WPXX-TV
- Memphis, Tennessee; United States;
- Channels: Digital: 33 (UHF); Virtual: 50;

Programming
- Affiliations: 50.1: Ion Television; for others, see § Subchannels;

Ownership
- Owner: Inyo Broadcast Holdings (sale to the E. W. Scripps Company pending); (Inyo Broadcast Licenses LLC);

History
- Founded: July 12, 1990
- First air date: December 31, 1994
- Former call signs: WXJP (1990–1992); WFBI (1992–1998);
- Former channel numbers: Analog: 50 (UHF, 1994–2009); Digital: 51 (UHF, 2009–2018);
- Former affiliations: HSN (1994–1998); MyNetworkTV (secondary, 2006–2009);
- Call sign meaning: Pax TV (former name of Ion Television), "X" to disambiguate from other stations

Technical information
- Licensing authority: FCC
- Facility ID: 21726
- ERP: 537 kW
- HAAT: 312 m (1,024 ft)
- Transmitter coordinates: 35°12′41″N 89°48′54″W﻿ / ﻿35.21139°N 89.81500°W

Links
- Public license information: Public file; LMS;
- Website: iontelevision.com

= WPXX-TV =

Television station in Memphis, Tennessee

WPXX-TV (channel 50) is a television station in Memphis, Tennessee, United States, affiliated with Ion Television. Owned by Inyo Broadcast Holdings, WPXX-TV maintains studios and transmitter facilities on Brother Boulevard in Bartlett, Tennessee. The station also serves as the de facto Ion outlet for the Jackson, Tennessee, and Jonesboro, Arkansas, markets.

==History==
The station first signed on the air on December 31, 1994, under the call letters WFBI; it was owned by Flinn Broadcasting, a company owned by Memphis businessman, radiologist (and later Shelby County commissioner) George Flinn. The station initially aired programming from the Home Shopping Network, until Paxson Communications (now Ion Media) began operating the station under a local marketing agreement in 1998, when the station became a charter affiliate of the upstart Pax TV network (now Ion Television). During this time, the station also carried rebroadcasts of some WMC-TV newscasts. The station also carried a selected slate of Memphis Grizzlies games produced by Fox Sports Southeast from the team's inception until sometime in the late 2000s.

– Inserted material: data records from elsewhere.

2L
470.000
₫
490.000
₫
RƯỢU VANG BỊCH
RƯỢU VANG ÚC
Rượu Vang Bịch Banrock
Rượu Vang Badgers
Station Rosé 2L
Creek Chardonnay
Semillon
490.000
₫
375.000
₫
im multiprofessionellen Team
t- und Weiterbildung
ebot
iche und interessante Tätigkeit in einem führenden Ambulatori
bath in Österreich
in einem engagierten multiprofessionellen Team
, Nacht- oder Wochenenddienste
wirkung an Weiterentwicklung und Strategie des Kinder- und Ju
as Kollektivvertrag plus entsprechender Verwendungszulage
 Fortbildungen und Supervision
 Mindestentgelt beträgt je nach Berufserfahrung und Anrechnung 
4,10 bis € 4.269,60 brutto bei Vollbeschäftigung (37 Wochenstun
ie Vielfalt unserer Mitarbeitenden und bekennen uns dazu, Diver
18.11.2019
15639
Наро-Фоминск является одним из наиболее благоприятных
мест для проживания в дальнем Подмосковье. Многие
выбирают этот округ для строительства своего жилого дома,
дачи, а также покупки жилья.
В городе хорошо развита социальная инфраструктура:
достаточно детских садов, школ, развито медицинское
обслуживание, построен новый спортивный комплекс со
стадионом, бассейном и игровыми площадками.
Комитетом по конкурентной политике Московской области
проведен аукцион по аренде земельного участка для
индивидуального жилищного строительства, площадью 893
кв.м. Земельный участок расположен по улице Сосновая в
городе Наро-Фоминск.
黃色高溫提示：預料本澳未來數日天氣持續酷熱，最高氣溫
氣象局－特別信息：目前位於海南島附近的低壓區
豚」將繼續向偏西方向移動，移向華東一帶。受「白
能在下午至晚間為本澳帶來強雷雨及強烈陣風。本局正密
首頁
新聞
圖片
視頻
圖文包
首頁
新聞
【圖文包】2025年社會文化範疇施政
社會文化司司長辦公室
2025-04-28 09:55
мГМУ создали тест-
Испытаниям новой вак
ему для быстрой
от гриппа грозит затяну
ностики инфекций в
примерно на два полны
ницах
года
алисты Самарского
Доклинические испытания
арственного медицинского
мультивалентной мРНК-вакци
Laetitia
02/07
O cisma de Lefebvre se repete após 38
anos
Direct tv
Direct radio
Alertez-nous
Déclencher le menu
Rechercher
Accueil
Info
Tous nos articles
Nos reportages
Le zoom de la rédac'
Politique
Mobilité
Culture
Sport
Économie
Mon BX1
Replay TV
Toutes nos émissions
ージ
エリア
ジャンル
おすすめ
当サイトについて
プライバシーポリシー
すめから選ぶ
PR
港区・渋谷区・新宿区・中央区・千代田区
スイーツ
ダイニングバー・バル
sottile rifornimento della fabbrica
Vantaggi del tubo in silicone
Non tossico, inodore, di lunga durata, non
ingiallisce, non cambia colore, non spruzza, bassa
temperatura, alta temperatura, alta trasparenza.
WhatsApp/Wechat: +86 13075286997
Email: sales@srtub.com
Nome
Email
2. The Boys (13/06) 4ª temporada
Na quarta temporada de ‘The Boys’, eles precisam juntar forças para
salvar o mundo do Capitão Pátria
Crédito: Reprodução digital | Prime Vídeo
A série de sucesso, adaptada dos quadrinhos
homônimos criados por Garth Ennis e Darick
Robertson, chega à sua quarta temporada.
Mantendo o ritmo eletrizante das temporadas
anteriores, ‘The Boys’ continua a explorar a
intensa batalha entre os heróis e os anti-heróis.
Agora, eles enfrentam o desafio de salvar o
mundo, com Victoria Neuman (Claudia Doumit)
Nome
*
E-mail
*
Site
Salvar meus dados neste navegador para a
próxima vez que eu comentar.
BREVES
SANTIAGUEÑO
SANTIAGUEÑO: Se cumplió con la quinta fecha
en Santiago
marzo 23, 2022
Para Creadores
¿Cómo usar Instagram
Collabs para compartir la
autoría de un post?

On February 22, 2006, News Corporation announced the launch of a new "sixth" network called MyNetworkTV, which would be operated by Fox Television Stations and its syndication division Twentieth Television. MyNetworkTV was created to compete against another upstart network that would launch at the same time that September, The CW (an amalgamated network that originally consisted primarily of UPN and The WB's higher-rated programs) as well as to give UPN and WB stations not selected for The CW another option besides converting to independent stations. Although WLMT (channel 30) had served as the market's UPN and WB affiliates, the MyNetworkTV affiliation instead went to WPXX, which officially joined the network (as a secondary affiliation) on September 5, 2006, branding itself as "My50 Memphis".

In mid-August 2007, Ion Media announced that it would purchase WPXX and WPXL-TV in New Orleans outright from Flinn Broadcasting for $18 million. The sale was approved by the Federal Communications Commission and was completed on January 2, 2008.

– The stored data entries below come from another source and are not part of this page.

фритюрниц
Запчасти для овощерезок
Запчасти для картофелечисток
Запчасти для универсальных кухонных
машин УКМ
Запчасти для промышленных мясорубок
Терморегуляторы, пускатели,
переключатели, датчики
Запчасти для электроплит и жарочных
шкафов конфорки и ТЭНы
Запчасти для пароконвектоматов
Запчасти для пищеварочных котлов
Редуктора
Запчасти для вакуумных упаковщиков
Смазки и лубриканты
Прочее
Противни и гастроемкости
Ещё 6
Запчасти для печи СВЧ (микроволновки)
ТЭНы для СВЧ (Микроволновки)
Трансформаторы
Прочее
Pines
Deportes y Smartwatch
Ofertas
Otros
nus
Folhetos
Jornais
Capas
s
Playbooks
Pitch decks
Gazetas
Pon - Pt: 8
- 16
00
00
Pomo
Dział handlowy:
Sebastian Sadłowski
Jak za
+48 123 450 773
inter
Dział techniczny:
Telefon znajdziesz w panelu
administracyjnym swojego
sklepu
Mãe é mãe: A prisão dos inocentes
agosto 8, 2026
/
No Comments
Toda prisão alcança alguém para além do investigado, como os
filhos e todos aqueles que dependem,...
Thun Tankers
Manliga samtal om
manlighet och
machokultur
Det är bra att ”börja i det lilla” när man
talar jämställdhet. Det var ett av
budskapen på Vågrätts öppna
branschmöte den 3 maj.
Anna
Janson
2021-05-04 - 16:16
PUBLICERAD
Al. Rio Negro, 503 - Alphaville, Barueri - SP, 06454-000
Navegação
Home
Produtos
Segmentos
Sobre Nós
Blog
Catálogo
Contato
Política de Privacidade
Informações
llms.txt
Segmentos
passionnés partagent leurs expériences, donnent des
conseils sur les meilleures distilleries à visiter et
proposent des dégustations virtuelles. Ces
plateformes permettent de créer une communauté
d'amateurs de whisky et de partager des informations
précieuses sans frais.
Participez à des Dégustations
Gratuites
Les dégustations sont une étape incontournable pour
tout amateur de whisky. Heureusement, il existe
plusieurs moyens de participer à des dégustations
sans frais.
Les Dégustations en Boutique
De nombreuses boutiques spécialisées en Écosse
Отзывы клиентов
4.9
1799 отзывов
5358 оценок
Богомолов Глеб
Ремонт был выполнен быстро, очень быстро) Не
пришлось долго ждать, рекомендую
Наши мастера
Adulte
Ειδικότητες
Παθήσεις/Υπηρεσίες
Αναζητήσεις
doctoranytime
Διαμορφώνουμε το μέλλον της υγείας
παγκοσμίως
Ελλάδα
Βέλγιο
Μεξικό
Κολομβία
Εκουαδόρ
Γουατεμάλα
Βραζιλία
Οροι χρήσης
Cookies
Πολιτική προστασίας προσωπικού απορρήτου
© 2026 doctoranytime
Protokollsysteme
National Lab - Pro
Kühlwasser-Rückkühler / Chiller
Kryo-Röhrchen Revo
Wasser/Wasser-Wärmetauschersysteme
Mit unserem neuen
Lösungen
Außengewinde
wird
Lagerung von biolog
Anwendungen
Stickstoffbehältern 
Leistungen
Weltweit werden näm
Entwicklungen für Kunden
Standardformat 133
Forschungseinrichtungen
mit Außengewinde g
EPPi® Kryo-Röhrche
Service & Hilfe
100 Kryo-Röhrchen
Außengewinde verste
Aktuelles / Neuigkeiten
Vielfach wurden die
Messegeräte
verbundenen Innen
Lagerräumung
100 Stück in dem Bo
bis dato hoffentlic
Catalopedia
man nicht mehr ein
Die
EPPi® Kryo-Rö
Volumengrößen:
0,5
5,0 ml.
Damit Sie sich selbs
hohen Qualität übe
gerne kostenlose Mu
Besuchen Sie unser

On September 28, 2009, WPXX dropped MyNetworkTV programming as the network converted to a syndicated programming service. CW affiliate WLMT picked up WWE SmackDown (which it aired on Saturday evenings, rather than on its recommended Friday night timeslot), declining to run the remainder of MyNetworkTV's schedule. That lasted until SmackDown moved to the Syfy cable channel in October 2010, at which point WLMT's second digital subchannel picked up the full MyNetworkTV lineup while Retro Television Network programming (which would be dropped in November 2011 in favor of MeTV) outside of prime time.

==Technical information==
===Subchannels===
The station's signal is multiplexed:

Subchannels of WPXX-TV
| Subchannel | Res.Tooltip Display resolution | Short name | Programming |
| 50.1 | 720p | ION | Ion Television |
| 50.2 | 480i | CourtTV | Court TV |
| 50.3 | Grit | Grit |
| 50.4 | IONPlus | Ion Plus |
| 50.5 | BUSTED | Busted |
| 50.6 | GameSho | Game Show Central |
| 50.7 | HSN | HSN |
| 50.8 | QVC | QVC |
| 50.9 | QVC2 | QVC2 |

===Analog-to-digital conversion===
WPXX-TV ended regular programming on its analog signal, over UHF channel 50, on June 12, 2009, as part of the federally mandated transition from analog to digital television. The station's digital signal remained on its pre-transition UHF channel 51, using virtual channel 50.

As part of the SAFER Act, WPXX kept its analog signal on the air until June 26 to inform viewers of the digital television transition through a loop of public service announcements from the National Association of Broadcasters.